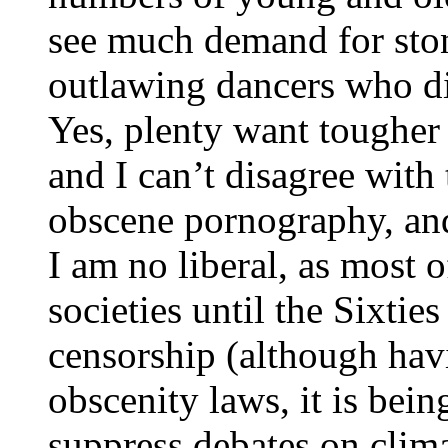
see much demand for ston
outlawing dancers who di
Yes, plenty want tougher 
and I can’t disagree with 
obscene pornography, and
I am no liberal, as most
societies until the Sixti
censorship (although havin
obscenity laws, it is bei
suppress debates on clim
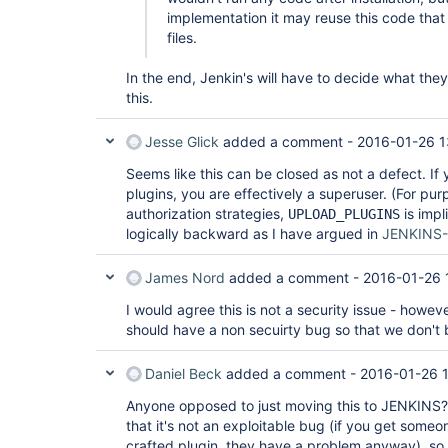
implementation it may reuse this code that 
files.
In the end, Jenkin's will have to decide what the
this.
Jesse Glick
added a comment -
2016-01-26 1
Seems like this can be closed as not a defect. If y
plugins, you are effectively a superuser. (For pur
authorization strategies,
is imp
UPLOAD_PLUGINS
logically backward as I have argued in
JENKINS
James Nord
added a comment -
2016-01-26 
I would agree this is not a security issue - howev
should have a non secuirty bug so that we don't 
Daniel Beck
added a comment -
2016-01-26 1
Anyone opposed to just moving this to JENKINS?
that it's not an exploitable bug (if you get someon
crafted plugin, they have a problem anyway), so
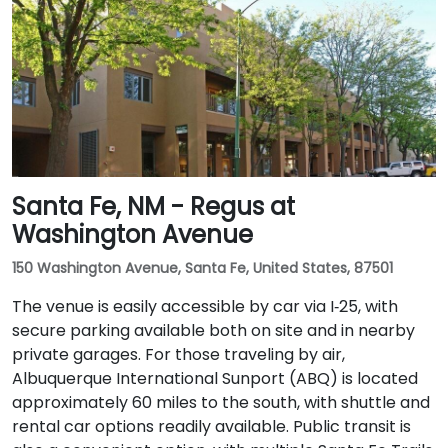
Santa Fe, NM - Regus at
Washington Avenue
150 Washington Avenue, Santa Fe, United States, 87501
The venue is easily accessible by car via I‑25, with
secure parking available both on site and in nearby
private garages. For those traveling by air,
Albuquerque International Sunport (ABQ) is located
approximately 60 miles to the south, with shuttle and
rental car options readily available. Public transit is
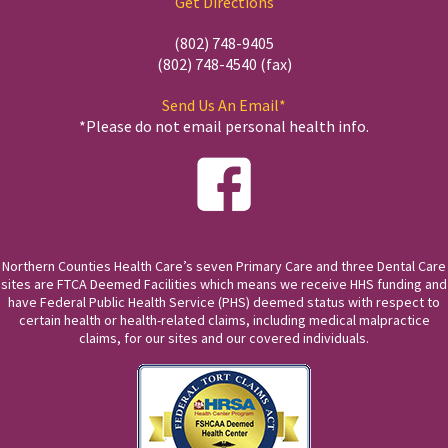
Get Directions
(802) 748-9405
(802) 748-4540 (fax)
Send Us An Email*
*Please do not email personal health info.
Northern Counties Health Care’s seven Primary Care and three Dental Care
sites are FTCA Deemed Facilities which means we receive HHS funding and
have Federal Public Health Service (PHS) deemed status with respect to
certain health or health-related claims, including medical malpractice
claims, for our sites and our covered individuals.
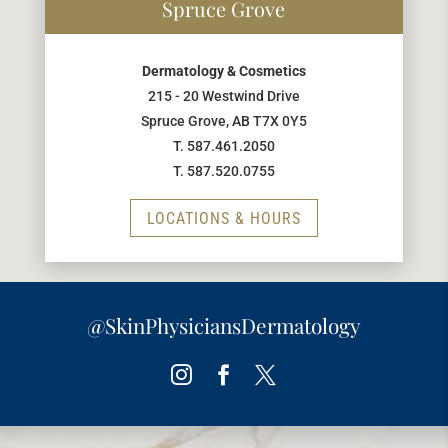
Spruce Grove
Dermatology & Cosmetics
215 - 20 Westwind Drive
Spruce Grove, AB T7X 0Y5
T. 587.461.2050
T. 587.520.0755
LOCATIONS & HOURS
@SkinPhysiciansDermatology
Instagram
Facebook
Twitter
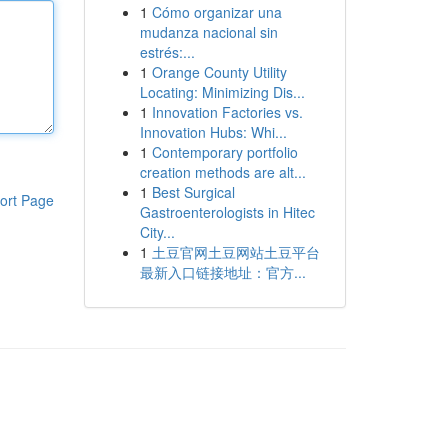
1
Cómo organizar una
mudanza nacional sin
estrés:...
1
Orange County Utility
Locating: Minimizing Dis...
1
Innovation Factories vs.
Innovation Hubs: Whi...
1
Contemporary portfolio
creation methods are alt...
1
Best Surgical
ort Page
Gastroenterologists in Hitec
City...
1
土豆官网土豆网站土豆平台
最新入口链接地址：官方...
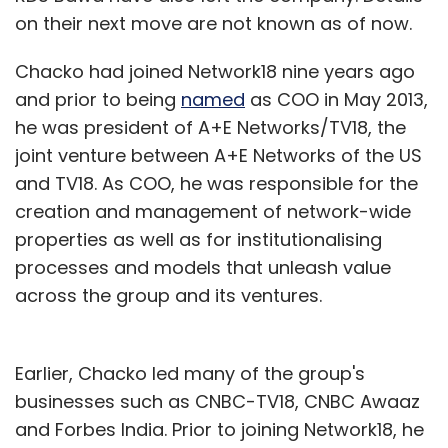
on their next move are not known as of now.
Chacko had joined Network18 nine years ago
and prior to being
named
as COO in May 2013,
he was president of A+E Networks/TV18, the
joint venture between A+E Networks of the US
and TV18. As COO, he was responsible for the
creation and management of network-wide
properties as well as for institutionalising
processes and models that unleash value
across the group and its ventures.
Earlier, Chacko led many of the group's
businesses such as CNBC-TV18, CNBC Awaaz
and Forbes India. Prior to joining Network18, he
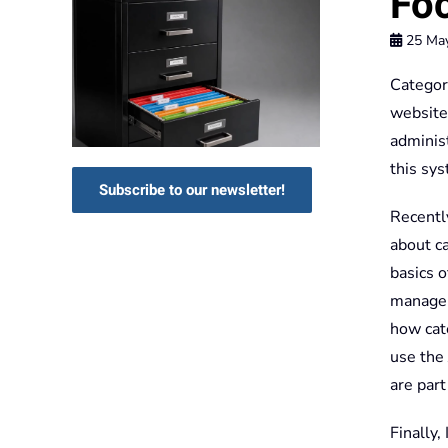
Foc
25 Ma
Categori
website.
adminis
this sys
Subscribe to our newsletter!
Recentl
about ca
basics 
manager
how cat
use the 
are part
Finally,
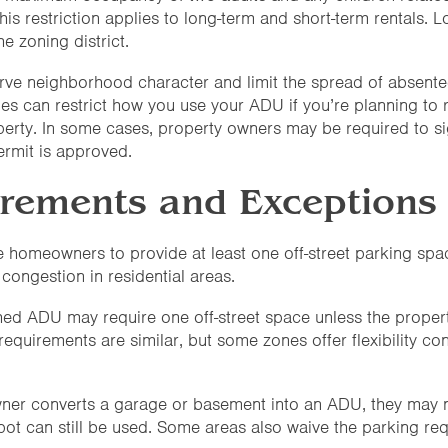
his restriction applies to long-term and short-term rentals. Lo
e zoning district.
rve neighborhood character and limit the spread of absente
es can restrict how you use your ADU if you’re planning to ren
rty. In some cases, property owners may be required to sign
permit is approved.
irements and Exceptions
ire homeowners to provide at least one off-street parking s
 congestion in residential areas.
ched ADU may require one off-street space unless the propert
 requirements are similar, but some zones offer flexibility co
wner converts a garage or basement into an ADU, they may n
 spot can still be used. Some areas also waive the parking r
_ _ _
In the entries above, find each line with the word "that" and show it.

#### Result of this exercise:
implementation it may reuse this code that 
should have a non secuirty bug so that we don't 
that it's not an exploitable bug (if you get someon
processes and models that unleash value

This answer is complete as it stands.